# [SOLVED] How to remove MAS_View software



## paulhurm (May 25, 2014)

I installed "MAS_View" software to evaluate it. It is software for logging a DMM.

I now want to remove it but it does not show up in Add/Remove. I can't find a web site for it so I don't know where I even got it in the first place. The "About" information doesn't help either, no web site or company name given that I can track down.

The "About" splash screen calls it "MAS-VIEW for Windows" at the top and "MAS_VIEW at the bottom so they weren't consistent on the name! It is marked as Version 1.1, copyright 2000.

Anyone have a thought on how to get rid of it from XP?

TIA!

Paul


----------



## joeten (Dec 4, 2008)

*Re: How to remove MAS_View software*

Revo uninstaller the free version usually does ok Download Revo Uninstaller Freeware - Free and Full Download - Uninstall software, remove programs, solve uninstall problems


----------



## paulhurm (May 25, 2014)

*Re: How to remove MAS_View software*

Well, unfortunately that does not work either.

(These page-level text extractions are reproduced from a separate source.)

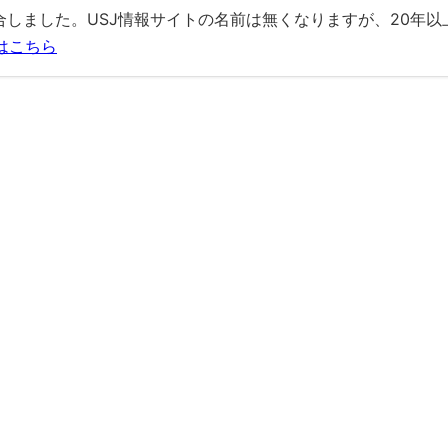
す
統合しました。USJ情報サイトの名前は無くなりますが、20年
はこちら
は予約できない
利用する
が受けられる
入すると車１台無料に
第3・第4駐車場
」として営業中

Revo displays a list of programs but the MAS_View software is not included in its list just like it is not included in add/remove.

BUT - as I got to looking around a bit more I went into Program Files and looked at the MAS folder. The only EXE file there directly opens the program rather that an installer. I now suspect that this was one of those older programs that you unzipped, put in a folder and ran directly from the folder. I may (?) have manually added a shortcut to my Progrms Menu at some point rather than some installer doing it.

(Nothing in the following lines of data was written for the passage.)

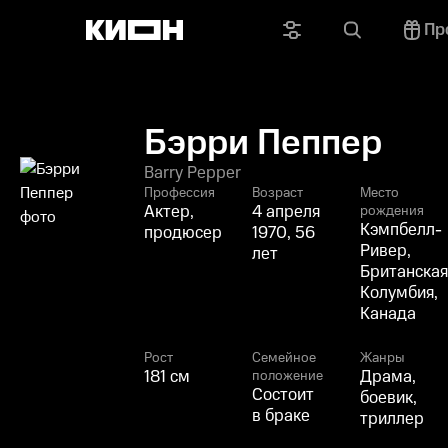
Пр
Бэрри Пеппер
Barry Pepper
Профессия
Возраст
Место
Актер,
4 апреля
рождения
Кэмпбелл-
продюсер
1970, 56
Ривер,
лет
Британская
Колумбия,
Канада
Рост
Семейное
Жанры
181 см
Драма,
положение
Состоит
боевик,
в браке
триллер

I will probably wait a day or so (in no hurry just cleaning up) to see if some other info is presented here, otherwise I may just delete the MAS folder and leave it at that.

Thanks for the suggestion!

Paul


----------



## joeten (Dec 4, 2008)

*Re: How to remove MAS_View software*

Try hunter mode Revo Uninstaller Will Hunt Down Your Bloatware


----------



## paulhurm (May 25, 2014)

*Re: How to remove MAS_View software*

The hunter mode gave me a message "No Installation Package Found". 

This would seem to reinforce my thinking that it was one of the older "unzip and add the files to a folder" and run from there installations.

I am getting pretty comfortable with the idea of just deleting the menu shortcut and the folder and going from there.

I found nothing in the registry that would indicate that this program was even added there.

Thanks again for the help.

Paul


----------



## joeten (Dec 4, 2008)

*Re: How to remove MAS_View software*

That is what I thought might be the case I would delete as you suggested.


----------



## paulhurm (May 25, 2014)

*Re: How to remove MAS_View software*

Thanks again for your thoughts.

For possible future reference, the "solution" is that I just manually deleted the folder as previously discussed.

Personally, I would mark this thread as now closed and solved!


----------



## joeten (Dec 4, 2008)

*Re: How to remove MAS_View software*

You can mark it solved using the thread tools near the top of the page


----------